Cornwell advised Dunne to partner up with someone for the project, so he looked to Nick Kowalczyk, assistant writing professor, for assistance. The college agreed to fund the magazine, but students were responsible for selling advertisement space to local businesses to fill out the budget.
Dunne, who became the editor in chief and publisher of Fresh Dirt Ithaca, said he wanted to create a sustainability magazine after working with students on Fuse, a publication
targeted to prospective students that depicts life at the college.
“I was really impressed with much of the writing and photography the students produced,” he said. “The quality of their work
inspired me to start Fresh Dirt Ithaca through IC.”
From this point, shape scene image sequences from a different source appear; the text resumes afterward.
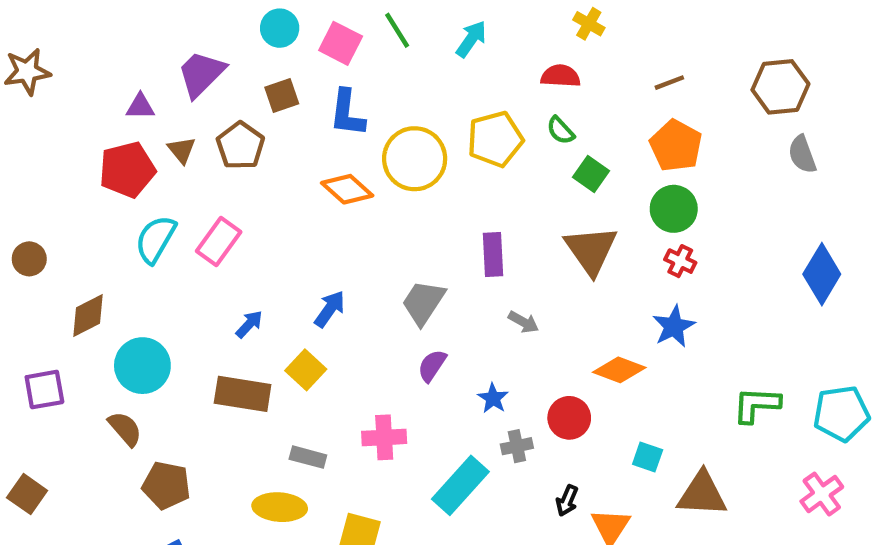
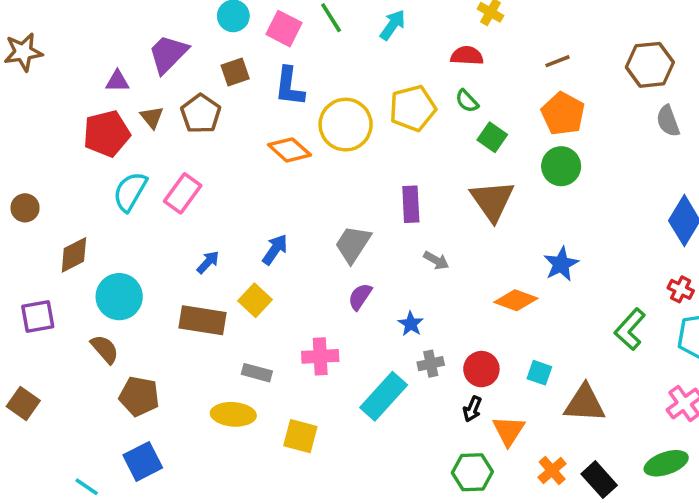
red cross: (680, 261) -> (681, 289), moved
green L-shape: (756, 405) -> (630, 329), turned -51
red circle: (569, 418) -> (481, 369), moved

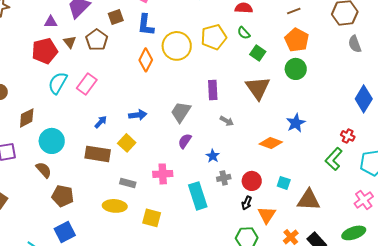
orange diamond: (289, 150) -> (146, 60), turned 75
blue arrow: (275, 250) -> (138, 115), turned 48
red cross: (681, 289) -> (348, 136), moved
cyan rectangle: (384, 396) -> (198, 196), turned -60

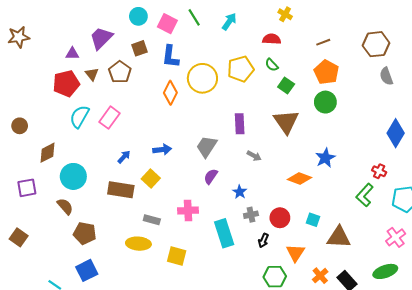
black arrow: (247, 203) -> (263, 240), moved

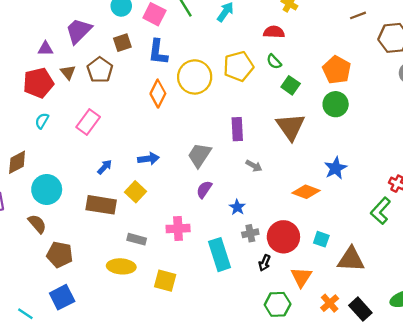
brown line: (323, 42) -> (358, 15), moved
cyan semicircle: (80, 117) -> (42, 121), moved, size x0.6
red circle: (280, 218) -> (283, 237), size x1.4

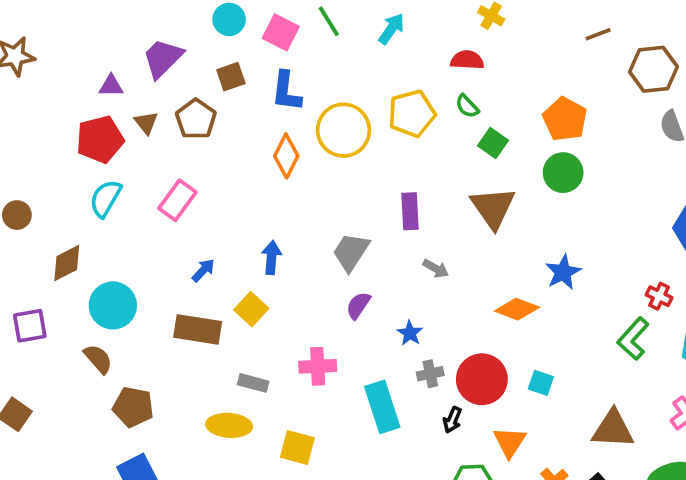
cyan semicircle: (42, 121) -> (105, 198), size x1.5
blue arrow: (148, 159) -> (272, 257), turned -78
brown triangle: (351, 259) -> (613, 429), moved

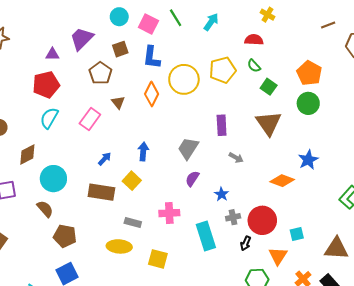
brown triangle: (146, 123) -> (118, 102), moved
cyan square: (541, 383) -> (297, 234), moved, turned -32

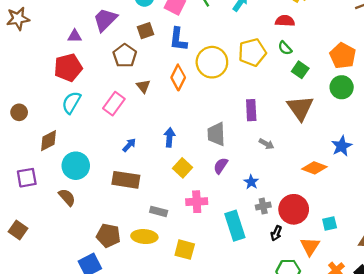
gray trapezoid: (188, 148) -> (216, 134), turned -35
yellow square: (132, 181) -> (183, 168), moved
brown pentagon: (65, 236) -> (108, 235), moved

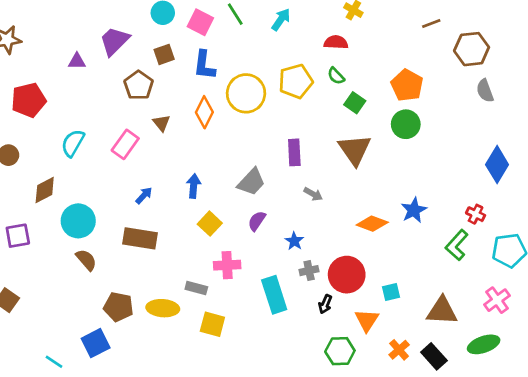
red pentagon: (68, 68) -> (29, 100), moved
gray trapezoid: (216, 134) -> (251, 182), turned -135
blue star: (342, 146) -> (414, 210), moved
brown semicircle: (67, 197) -> (86, 260), moved
gray rectangle: (159, 211) -> (196, 288), moved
Creating the magazine became a central goal of “Social Entrepreneurship in Action: Learning the Business of Magazines by Launching a Green Living Magazine for Tompkins County,” a class developed to teach students how to build a magazine from conception to execution. While the writing department originally planned to offer the class from fall 2010 to spring 2011, Dunne said he and Kowalczyk spent the previous summer and fall discussing the idea. The class was not made available until spring of this year. Twenty-one undergraduates and one part-time graduate student, from majors including journalism, photography, politics and business, enrolled in the course. The magazine was completed with help from college faculty and other Ithaca residents with an interest in green living.
Robyn Wishna, a cinema, photography and media arts lecturer, was the photo editor and independent photographer for the magazine. Wishna said the publication highlights what is special about Ithaca.
“It involves students, progressive thinking and ways of living, and delves into some tough and relevant issues like fracking,” she said. “It goes beyond being just a local progressive magazine. There is something for everyone, from food to beauty products.”
Kowalczyk said the magazine will appear in print and online and is composed of feature stories meant to share the imaginative ways that members of the region are choosing to live sustainable lifestyles.
To be considered for the magazine, the stories had to focus on local sustainability initiatives and be creative and fresh. The articles were researched and written mostly within the class, but Kowalczyk, Dunne, and Rebecca Barry, Dunne’s wife, spent the summer fact-checking and revising stories as needed.
“Rather than being the kind of green-living magazine that would make people feel guilty for what they’re not doing, we wanted instead to show this is what people are doing,” Kowalczyk said.
Kowalczyk said working on the magazine helped him to meet interesting people and learn more about Ithaca.
“I think that this project really helped me meet a lot of really cool people,” he said. “I appreciate a lot more where I live because I was actually able to see what was going on.”